# Task inputs:
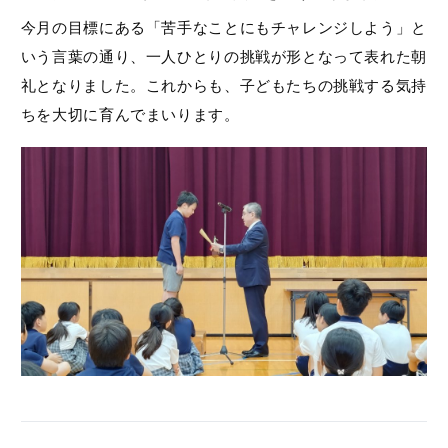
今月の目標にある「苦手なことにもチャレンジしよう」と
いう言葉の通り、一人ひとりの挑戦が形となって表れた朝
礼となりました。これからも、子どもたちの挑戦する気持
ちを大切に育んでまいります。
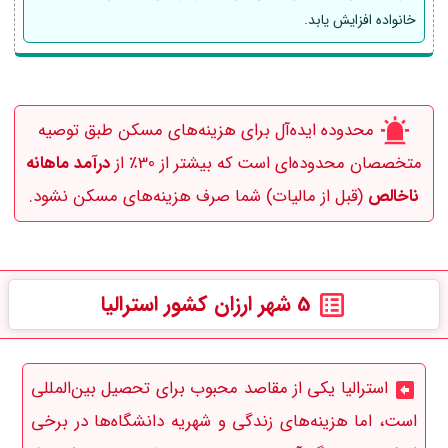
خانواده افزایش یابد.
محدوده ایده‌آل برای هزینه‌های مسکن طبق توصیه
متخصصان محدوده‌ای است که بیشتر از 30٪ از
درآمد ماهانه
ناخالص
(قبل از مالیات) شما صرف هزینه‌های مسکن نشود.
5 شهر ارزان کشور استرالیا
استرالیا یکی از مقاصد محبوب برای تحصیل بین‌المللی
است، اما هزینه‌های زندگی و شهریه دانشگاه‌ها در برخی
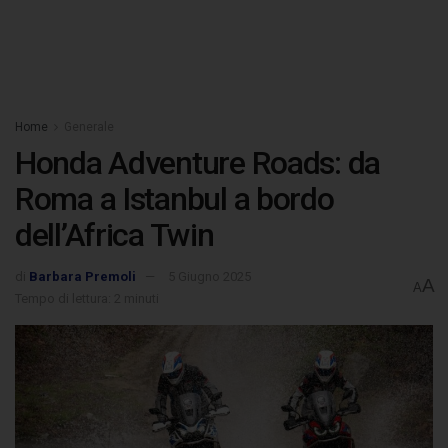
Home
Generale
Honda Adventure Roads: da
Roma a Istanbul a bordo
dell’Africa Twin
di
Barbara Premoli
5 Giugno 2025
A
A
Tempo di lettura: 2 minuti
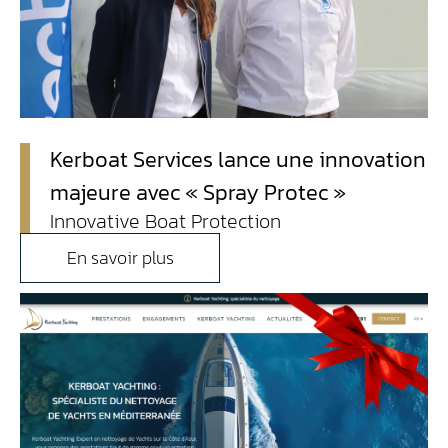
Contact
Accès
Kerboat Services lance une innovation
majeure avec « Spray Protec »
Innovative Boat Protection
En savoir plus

==

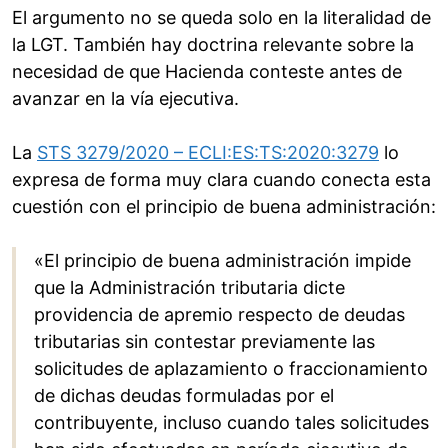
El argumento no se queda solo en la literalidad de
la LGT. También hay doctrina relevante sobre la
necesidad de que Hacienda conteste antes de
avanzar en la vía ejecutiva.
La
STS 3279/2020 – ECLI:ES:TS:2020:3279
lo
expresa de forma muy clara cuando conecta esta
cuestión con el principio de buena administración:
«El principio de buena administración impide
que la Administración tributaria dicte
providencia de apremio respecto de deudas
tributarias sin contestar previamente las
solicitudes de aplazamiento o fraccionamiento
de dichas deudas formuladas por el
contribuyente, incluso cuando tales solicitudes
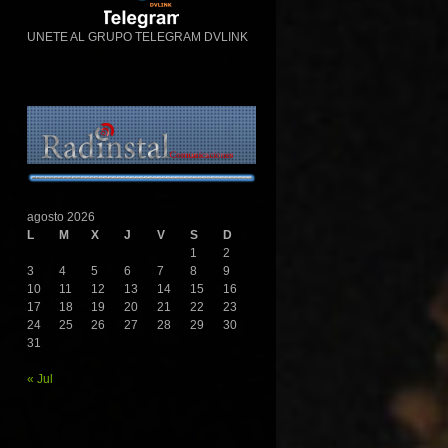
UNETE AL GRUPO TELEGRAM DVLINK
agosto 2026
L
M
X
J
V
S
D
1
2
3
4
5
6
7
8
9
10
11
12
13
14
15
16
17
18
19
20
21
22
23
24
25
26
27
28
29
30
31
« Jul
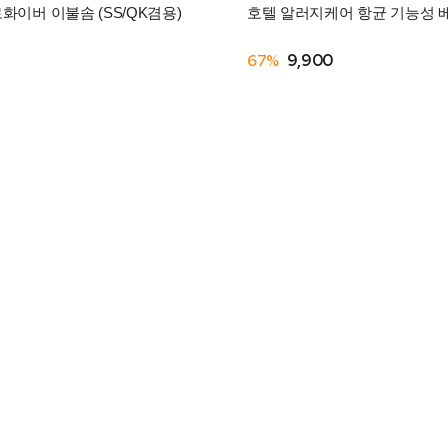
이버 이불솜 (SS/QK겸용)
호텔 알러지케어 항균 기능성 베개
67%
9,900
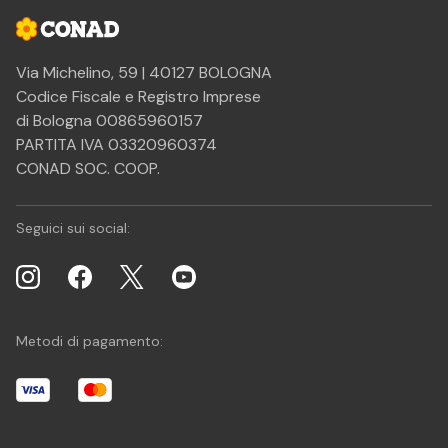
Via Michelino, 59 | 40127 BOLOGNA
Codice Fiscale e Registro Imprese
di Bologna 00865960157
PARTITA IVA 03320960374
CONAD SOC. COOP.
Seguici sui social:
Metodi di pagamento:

---

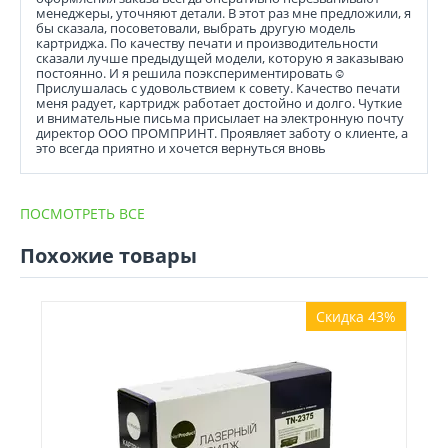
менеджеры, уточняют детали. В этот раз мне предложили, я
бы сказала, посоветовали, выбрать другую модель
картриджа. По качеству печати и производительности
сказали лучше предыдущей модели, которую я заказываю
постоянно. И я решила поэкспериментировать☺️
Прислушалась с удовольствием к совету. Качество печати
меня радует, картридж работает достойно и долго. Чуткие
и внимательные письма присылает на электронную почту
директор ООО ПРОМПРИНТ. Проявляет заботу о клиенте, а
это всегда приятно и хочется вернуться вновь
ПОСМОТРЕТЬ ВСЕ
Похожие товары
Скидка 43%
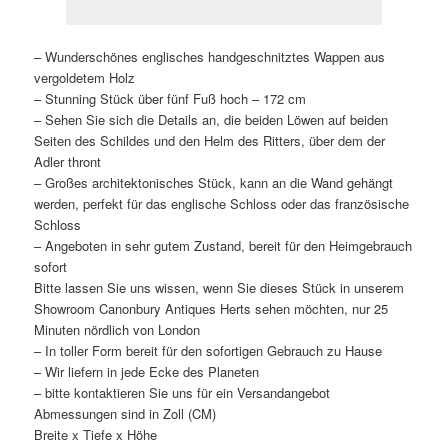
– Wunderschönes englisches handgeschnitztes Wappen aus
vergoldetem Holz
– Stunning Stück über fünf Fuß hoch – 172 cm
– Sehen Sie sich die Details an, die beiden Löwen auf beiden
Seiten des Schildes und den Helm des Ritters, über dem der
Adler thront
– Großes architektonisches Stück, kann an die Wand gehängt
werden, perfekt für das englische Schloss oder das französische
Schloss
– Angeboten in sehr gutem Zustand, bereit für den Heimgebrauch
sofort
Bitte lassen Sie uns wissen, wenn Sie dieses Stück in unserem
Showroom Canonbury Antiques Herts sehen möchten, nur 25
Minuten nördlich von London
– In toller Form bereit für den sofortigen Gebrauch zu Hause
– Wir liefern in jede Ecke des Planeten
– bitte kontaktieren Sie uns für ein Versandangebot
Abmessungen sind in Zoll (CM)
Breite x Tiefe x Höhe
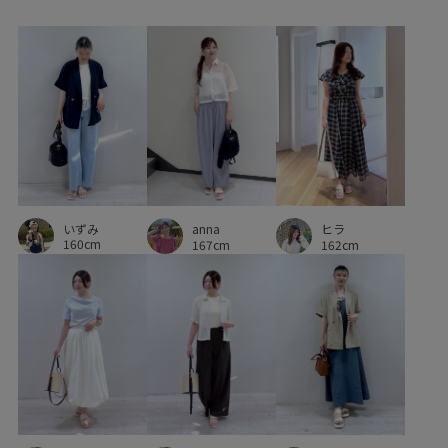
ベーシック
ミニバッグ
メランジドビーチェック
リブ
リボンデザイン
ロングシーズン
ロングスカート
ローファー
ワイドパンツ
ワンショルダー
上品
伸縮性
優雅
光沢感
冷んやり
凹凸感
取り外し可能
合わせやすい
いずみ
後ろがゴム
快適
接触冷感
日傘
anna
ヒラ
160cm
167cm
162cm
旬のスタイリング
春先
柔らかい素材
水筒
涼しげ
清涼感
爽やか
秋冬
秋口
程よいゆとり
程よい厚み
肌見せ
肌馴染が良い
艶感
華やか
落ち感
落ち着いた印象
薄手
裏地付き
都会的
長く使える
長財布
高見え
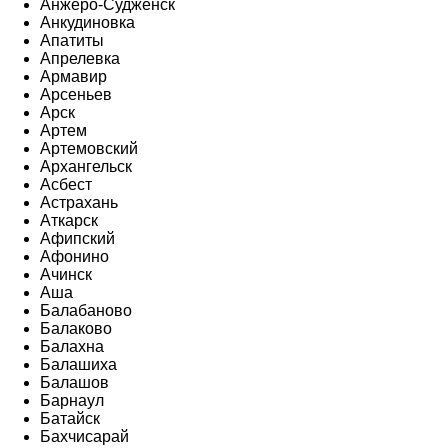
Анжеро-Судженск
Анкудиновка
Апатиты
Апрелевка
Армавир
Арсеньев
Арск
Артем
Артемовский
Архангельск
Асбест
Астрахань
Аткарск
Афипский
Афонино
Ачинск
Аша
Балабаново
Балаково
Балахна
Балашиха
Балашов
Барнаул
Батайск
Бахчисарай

# Problem statement:
The expected answer is every line in the data above that carries the string "Schloss".

# Answer to the problem:
werden, perfekt für das englische Schloss oder das französische
Schloss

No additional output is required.